### What is required
What is needed is an exact copy of every entry below, with the pictures left out.
══ Listed entries ══
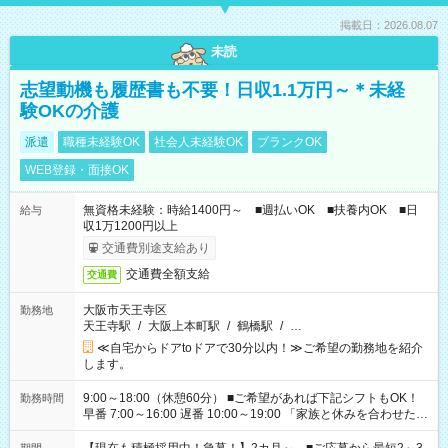
掲載日：2026.08.07
未読
志望動機も履歴書も不要！日収1.1万円～＊未経
験OKの介護
派遣
職種未経験OK
社会人未経験OK
ブランクOK
WEB登録・面接OK
無資格未経験：時給1400円～ ■週払いOK ■扶養内OK ■日
給与
収1万1200円以上
交通費別途支給あり
交通費全額支給
交通費
大阪市天王寺区
勤務地
天王寺駅
/
大阪上本町駅
/
鶴橋駅
/
…
≪自宅からドアtoドアで30分以内！≫ご希望の勤務地を紹介
します。
9:00～18:00（休憩60分） ■ご希望があれば下記シフトもOK！
勤務時間
早番 7:00～16:00 遅番 10:00～19:00 「家族と休みを合わせた
い」 「余裕を持って夕飯の準備がしたい」 「できれば残業はし
たくない」 など、ご希望を教えてくださいね。 ※Wワーク希望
═══
### Response area
掲載日：2026.08.07
未読
志望動機も履歴書も不要！日収1.1万円～＊未経
験OKの介護
派遣
職種未経験OK
社会人未経験OK
ブランクOK
WEB登録・面接OK
無資格未経験：時給1400円～ ■週払いOK ■扶養内OK ■日
給与
収1万1200円以上
交通費別途支給あり
交通費全額支給
交通費
大阪市天王寺区
勤務地
天王寺駅
/
大阪上本町駅
/
鶴橋駅
/
…
≪自宅からドアtoドアで30分以内！≫ご希望の勤務地を紹介
します。
9:00～18:00（休憩60分） ■ご希望があれば下記シフトもOK！
勤務時間
早番 7:00～16:00 遅番 10:00～19:00 「家族と休みを合わせた
い」 「余裕を持って夕飯の準備がしたい」 「できれば残業はし
たくない」 など、ご希望を教えてくださいね。 ※Wワーク希望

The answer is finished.